■ Exercise requirements ■
The required output is the line with "Birikim ve yetenekleri" plus all lines that follow it to the end of the listing below, written out exactly, with no pictures.
*** Opening of Materials provided ***
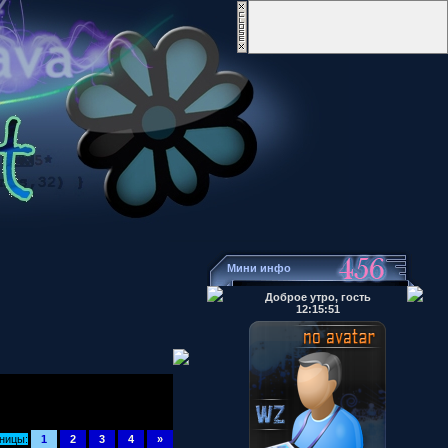
Мини инфо
Доброе утро, гость
12:15:51
ницы:
1
2
3
4
»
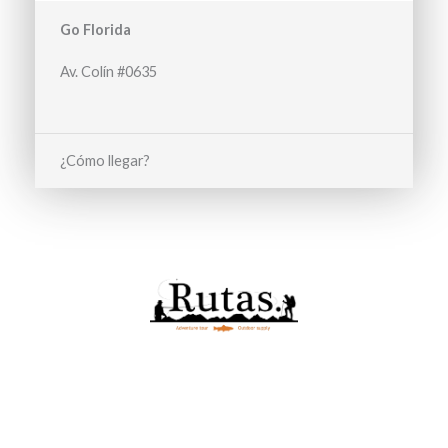
Go Florida
Av. Colín #0635
¿Cómo llegar?
Ofrecemos una amplia gama de artículos, desde ropa
especializada hasta equipos para camping, trekking, escalada,
pesca y más.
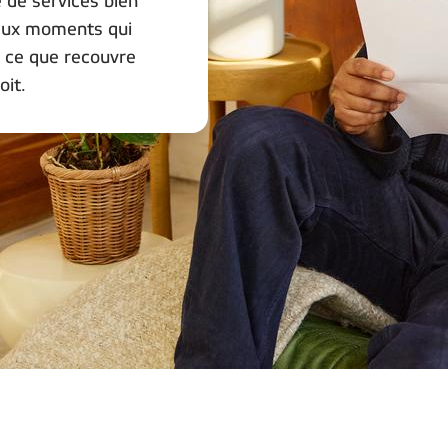
e de services bien
 aux moments qui
 ce que recouvre
oit.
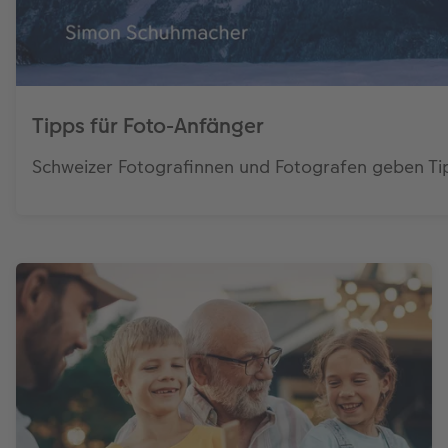
Tipps für Foto-Anfänger
Schweizer Fotografinnen und Fotografen geben Tipp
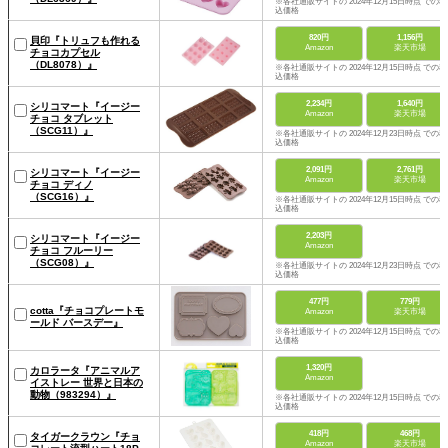
※各社通販サイトの 2024年12月15日時点 での税
込価格
820円
1,156円
貝印『トリュフも作れる
Amazon
楽天市場
チョコカプセル
（DL8078）』
※各社通販サイトの 2024年12月15日時点 での税
込価格
2,234円
1,640円
シリコマート『イージー
Amazon
楽天市場
チョコ タブレット
（SCG11）』
※各社通販サイトの 2024年12月23日時点 での税
込価格
2,091円
2,761円
シリコマート『イージー
Amazon
楽天市場
チョコ ディノ
（SCG16）』
※各社通販サイトの 2024年12月15日時点 での税
込価格
2,203円
シリコマート『イージー
Amazon
チョコ フルーリー
（SCG08）』
※各社通販サイトの 2024年12月23日時点 での税
込価格
477円
779円
cotta『チョコプレートモ
Amazon
楽天市場
ールド バースデー』
※各社通販サイトの 2024年12月15日時点 での税
込価格
1,320円
カロラータ『アニマルア
Amazon
イストレー 世界と日本の
動物（983294）』
※各社通販サイトの 2024年12月15日時点 での税
込価格
418円
468円
タイガークラウン『チョ
Amazon
楽天市場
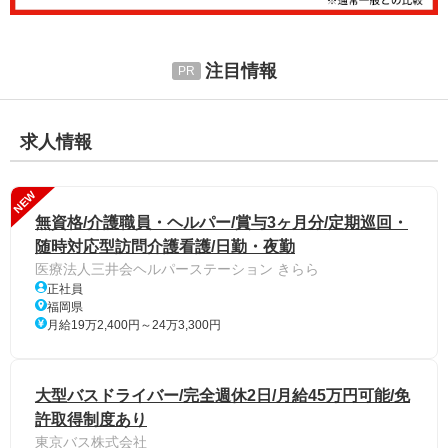
注目情報
求人情報
NEW
無資格/介護職員・ヘルパー/賞与3ヶ月分/定期巡回・
随時対応型訪問介護看護/日勤・夜勤
医療法人三井会ヘルパーステーション きらら
正社員
福岡県
月給19万2,400円～24万3,300円
大型バスドライバー/完全週休2日/月給45万円可能/免
許取得制度あり
東京バス株式会社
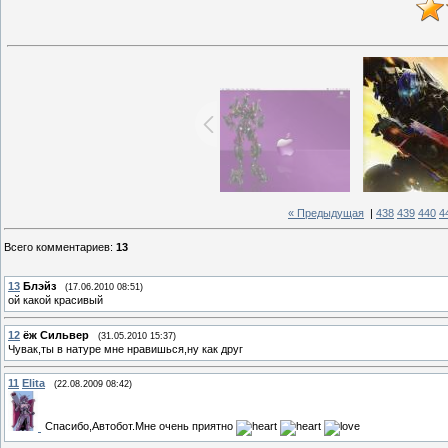
« Предыдущая
|
438
439
440
4
Всего комментариев
:
13
13
Блэйз
(17.06.2010 08:51)
ой какой красивый
12
ёж Сильвер
(31.05.2010 15:37)
Чувак,ты в натуре мне нравишься,ну как друг
11
Elita
(22.08.2009 08:42)
Спасибо,Автобот.Мне очень приятно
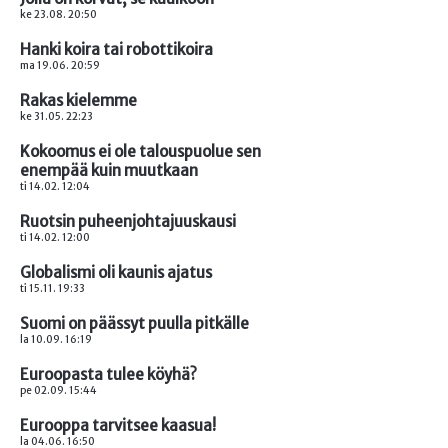
ke 23.08. 20:50
Hanki koira tai robottikoira
ma 19.06. 20:59
Rakas kielemme
ke 31.05. 22:23
Kokoomus ei ole talouspuolue sen
enempää kuin muutkaan
ti 14.02. 12:04
Ruotsin puheenjohtajuuskausi
ti 14.02. 12:00
Globalismi oli kaunis ajatus
ti 15.11. 19:33
Suomi on päässyt puulla pitkälle
la 10.09. 16:19
Euroopasta tulee köyhä?
pe 02.09. 15:44
Eurooppa tarvitsee kaasua!
la 04.06. 16:50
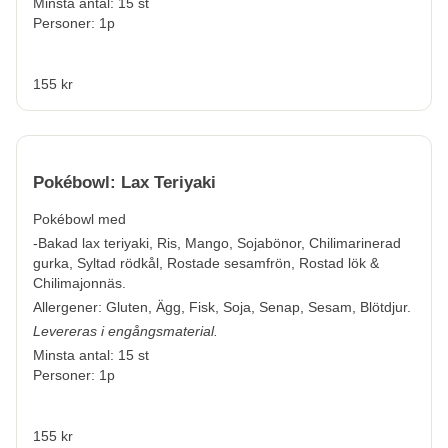
Minsta antal: 15 st
Personer: 1p
155 kr
Pokébowl: Lax Teriyaki
Pokébowl med
-Bakad lax teriyaki, Ris, Mango, Sojabönor, Chilimarinerad
gurka, Syltad rödkål, Rostade sesamfrön, Rostad lök &
Chilimajonnäs.
Allergener:
Gluten, Ägg, Fisk, Soja, Senap, Sesam, Blötdjur.
Levereras i engångsmaterial.
Minsta antal: 15 st
Personer: 1p
155 kr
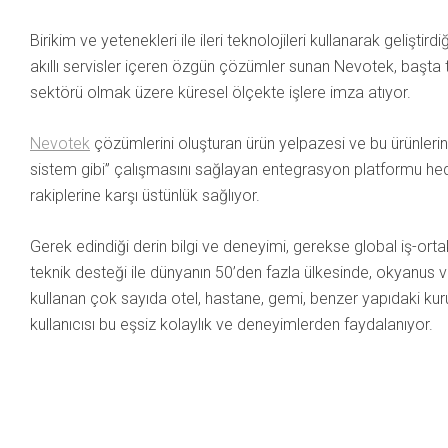
Birikim ve yetenekleri ile ileri teknolojileri kullanarak geliştirdi
akıllı servisler içeren özgün çözümler sunan Nevotek, başta tur
sektörü olmak üzere küresel ölçekte işlere imza atıyor.
Nevotek
çözümlerini oluşturan ürün yelpazesi ve bu ürünlerin d
sistem gibi” çalışmasını sağlayan entegrasyon platformu hed
rakiplerine karşı üstünlük sağlıyor.
Gerek edindiği derin bilgi ve deneyimi, gerekse global iş-ortak
teknik desteği ile dünyanın 50’den fazla ülkesinde, okyanus 
kullanan çok sayıda otel, hastane, gemi, benzer yapıdaki kur
kullanıcısı bu eşsiz kolaylık ve deneyimlerden faydalanıyor.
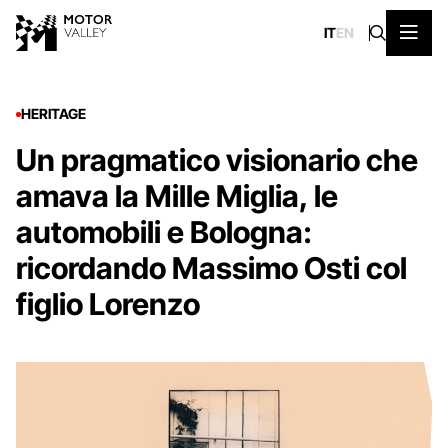
IT
EN
HERITAGE
Un pragmatico visionario che
amava la Mille Miglia, le
automobili e Bologna:
ricordando Massimo Osti col
figlio Lorenzo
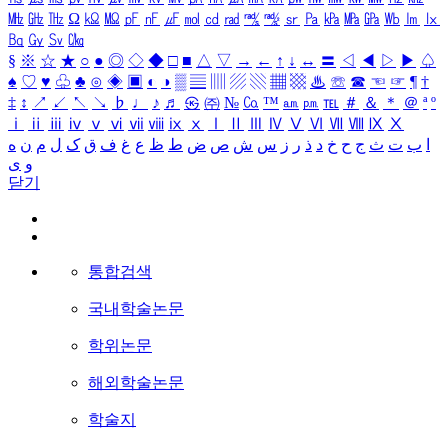
㎒
㎓
㎔
Ω
㏀
㏁
㎊
㎋
㎌
㏖
㏅
㎭
㎮
㎯
㏛
㎩
㎪
㎫
㎬
㏝
㏐
㏓
㏃
㏉
㏜
㏆
§
※
☆
★
○
●
◎
◇
◆
□
■
△
▽
→
←
↑
↓
↔
〓
◁
◀
▷
▶
♤
♠
♡
♥
♧
♣
⊙
◈
▣
◐
◑
▒
▤
▥
▨
▧
▦
▩
♨
☏
☎
☜
☞
¶
†
‡
↕
↗
↙
↖
↘
♭
♩
♪
♬
㉿
㈜
№
㏇
™
㏂
㏘
℡
＃
＆
＊
＠
ª
º
ⅰ
ⅱ
ⅲ
ⅳ
ⅴ
ⅵ
ⅶ
ⅷ
ⅸ
ⅹ
Ⅰ
Ⅱ
Ⅲ
Ⅳ
Ⅴ
Ⅵ
Ⅶ
Ⅷ
Ⅸ
Ⅹ
ا
ب
ت
ث
ج
ح
خ
د
ذ
ر
ز
س
ش
ص
ض
ط
ظ
ع
غ
ف
ق
ک
ل
م
ن
ه
و
ی
닫기
통합검색
국내학술논문
학위논문
해외학술논문
학술지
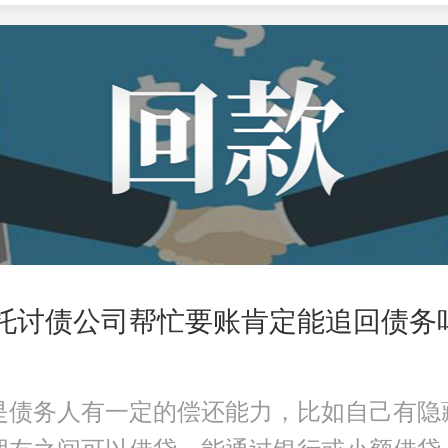
委托讨债公司帮忙要账肯定能追回债务
是债务人有一定的偿还能力，比如自己有隐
*** Close of Materials provided ***
■ Worked solution ■
Birikim ve yetenekleri ile ileri teknolojileri kullanarak geliştirdi
akıllı servisler içeren özgün çözümler sunan Nevotek, başta tur
sektörü olmak üzere küresel ölçekte işlere imza atıyor.
Nevotek
çözümlerini oluşturan ürün yelpazesi ve bu ürünlerin d
sistem gibi” çalışmasını sağlayan entegrasyon platformu hed
rakiplerine karşı üstünlük sağlıyor.
Gerek edindiği derin bilgi ve deneyimi, gerekse global iş-ortak
teknik desteği ile dünyanın 50’den fazla ülkesinde, okyanus 
kullanan çok sayıda otel, hastane, gemi, benzer yapıdaki kur
kullanıcısı bu eşsiz kolaylık ve deneyimlerden faydalanıyor.
IT
EN
HERITAGE
Un pragmatico visionario che
amava la Mille Miglia, le
automobili e Bologna:
ricordando Massimo Osti col
figlio Lorenzo
㎒
㎓
㎔
Ω
㏀
㏁
㎊
㎋
㎌
㏖
㏅
㎭
㎮
㎯
㏛
㎩
㎪
㎫
㎬
㏝
㏐
㏓
㏃
㏉
㏜
㏆
§
※
☆
★
○
●
◎
◇
◆
□
■
△
▽
→
←
↑
↓
↔
〓
◁
◀
▷
▶
♤
♠
♡
♥
♧
♣
⊙
◈
▣
◐
◑
▒
▤
▥
▨
▧
▦
▩
♨
☏
☎
☜
☞
¶
†
‡
↕
↗
↙
↖
↘
♭
♩
♪
♬
㉿
㈜
№
㏇
™
㏂
㏘
℡
＃
＆
＊
＠
ª
º
ⅰ
ⅱ
ⅲ
ⅳ
ⅴ
ⅵ
ⅶ
ⅷ
ⅸ
ⅹ
Ⅰ
Ⅱ
Ⅲ
Ⅳ
Ⅴ
Ⅵ
Ⅶ
Ⅷ
Ⅸ
Ⅹ
ا
ب
ت
ث
ج
ح
خ
د
ذ
ر
ز
س
ش
ص
ض
ط
ظ
ع
غ
ف
ق
ک
ل
م
ن
ه
و
ی
닫기
통합검색
국내학술논문
학위논문
해외학술논문
학술지
委托讨债公司帮忙要账肯定能追回债务
是债务人有一定的偿还能力，比如自己有隐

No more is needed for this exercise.